I do very little individual stock picking. That said, I would probably go with “c” or “d” because I don’t usually let the stock market get to me. The author of the article went on to say that if you answered “d” you could possibly work for Warren Buffett’s Berkshire Hathaway.

Whether you buy individual stocks or invest in mutual funds through your company’s 401(k), you have to keep your emotions in check. If you don’t, you’ll find yourself making lots of mistakes.

I know these U. S. News articles are old, but I urge you to give it a read. There’s lots of good stuff there.

8 thoughts on “What Would You Do In This Situation?”

  1. I’ve held Intel (intc) off and on for many years. Especially since the burst of the tech bubble, just as in your example, it misses the (often inflated) press estimates, and the stock is slammed.
    I’ve given up on it.

  2. d) Buy more, of course. If it was a ‘buy’ before, at 15% extra discount surely it is a better buy …. soon.

    Why ‘soon’?

    Because I would do one thing that Warren Buffett can’t do, I’d use the advantage of my (smaller) size to move in only when the ‘big guys’ were buying back in … [even Warren admits that this is an advantage that us ‘little guys’ have over him]. AJC.

  3. if u want advice on picking stocks try MarketGuru.com, its a new financial community that allows members to share their knowledge on the stock market – i found some great advice there…
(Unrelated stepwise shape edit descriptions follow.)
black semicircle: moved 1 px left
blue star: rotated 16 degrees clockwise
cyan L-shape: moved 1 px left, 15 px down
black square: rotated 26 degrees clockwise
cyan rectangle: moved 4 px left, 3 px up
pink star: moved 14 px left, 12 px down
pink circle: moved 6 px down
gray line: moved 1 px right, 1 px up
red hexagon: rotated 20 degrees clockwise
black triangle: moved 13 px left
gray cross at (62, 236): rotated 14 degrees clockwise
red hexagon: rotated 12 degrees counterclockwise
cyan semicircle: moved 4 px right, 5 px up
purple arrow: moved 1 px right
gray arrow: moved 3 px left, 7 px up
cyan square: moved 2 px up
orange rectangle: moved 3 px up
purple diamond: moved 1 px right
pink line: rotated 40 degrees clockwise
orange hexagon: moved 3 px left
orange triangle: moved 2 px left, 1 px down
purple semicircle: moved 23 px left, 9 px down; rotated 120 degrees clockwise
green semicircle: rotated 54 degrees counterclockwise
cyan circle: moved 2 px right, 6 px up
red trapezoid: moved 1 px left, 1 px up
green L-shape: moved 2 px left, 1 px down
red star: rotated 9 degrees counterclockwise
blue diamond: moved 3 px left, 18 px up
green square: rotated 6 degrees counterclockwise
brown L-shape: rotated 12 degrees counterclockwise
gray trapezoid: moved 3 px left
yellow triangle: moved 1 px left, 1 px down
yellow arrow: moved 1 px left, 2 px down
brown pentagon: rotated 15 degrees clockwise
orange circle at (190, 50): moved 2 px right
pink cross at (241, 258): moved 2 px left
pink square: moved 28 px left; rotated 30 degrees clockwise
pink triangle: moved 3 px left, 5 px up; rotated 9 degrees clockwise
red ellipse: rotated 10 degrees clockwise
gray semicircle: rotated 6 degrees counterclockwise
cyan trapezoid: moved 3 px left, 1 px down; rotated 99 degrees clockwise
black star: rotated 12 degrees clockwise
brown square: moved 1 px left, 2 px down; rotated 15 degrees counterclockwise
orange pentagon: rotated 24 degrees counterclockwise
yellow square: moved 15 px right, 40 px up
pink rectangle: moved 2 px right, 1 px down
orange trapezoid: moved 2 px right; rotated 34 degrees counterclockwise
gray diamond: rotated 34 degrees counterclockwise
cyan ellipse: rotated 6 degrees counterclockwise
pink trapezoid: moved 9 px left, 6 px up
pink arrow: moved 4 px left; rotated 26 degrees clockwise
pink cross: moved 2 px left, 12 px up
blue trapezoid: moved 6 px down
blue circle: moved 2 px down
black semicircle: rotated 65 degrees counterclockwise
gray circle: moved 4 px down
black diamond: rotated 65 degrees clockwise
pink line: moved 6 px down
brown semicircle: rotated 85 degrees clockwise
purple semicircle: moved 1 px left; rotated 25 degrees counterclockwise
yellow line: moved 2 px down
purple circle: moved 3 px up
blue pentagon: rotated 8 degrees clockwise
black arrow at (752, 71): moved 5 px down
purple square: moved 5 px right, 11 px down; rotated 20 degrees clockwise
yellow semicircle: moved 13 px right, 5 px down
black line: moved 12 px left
  4. I hold a few shares and buy more monthly. Therefore I am always happy when the prices drop as it means that I get more for my money. I would certainly worry more about the price if I needed to liquidate them.

  5. These are good points, and I would have to agree with choosing “d”, but only because it’s Buffet we’re talking about. To put it another way, this example is only valid because it is predicated on the investor being Warren Buffet. Because we know Buffet is a solid analyst in the companies he purchases share in, we know that the market has only presented him with an opportunity to buy at a discount.

    How many of us are as good at stock analysis as Buffet?

    BTW, JLP – thanks for the links! I’m always keen to learn more about the oracle 🙂

  6. I second what AJC said. If you thought a stock was a buy at $50, isn’t it much more of a buy at $42.50? Did any of a company’s underlying value really changed just because the market is an emotional wreck 99% of the time? Buy when others are fearful, sell when others are greedy.

  7. there are always swings in earnings, so you have to go back to the fundamentals of why you bought the stock in the first place. however, these decisions shouldn’t be done in reaction to one up or down swing. if the reasons still exist for you to retain the stock then buy more at the now discounted price. if the reasons do not exist, then sell and look elsewhere. part of checking emotions at the door is also to release bad stocks even though you have taken a dive on the stock. the focus should be on the fundamental reasons for owning or selling the stock, not on the price of the stock.

  8. This happened recently with GE. I didn’t have to study or reassess anything because I try to keep up with my investments pretty regularly anyway. I immediately bought more.

    D is good in theory if you already have another temporary investment in mind. Otherwise what are you doing with that money while you’re waiting? And you have to move very fast. Just two weeks after GE dropped substantially, it’s up 5%. Other times I’ve seen large moves after 2 days. Sometimes it takes 2 months. It smacks too much of market timing to me.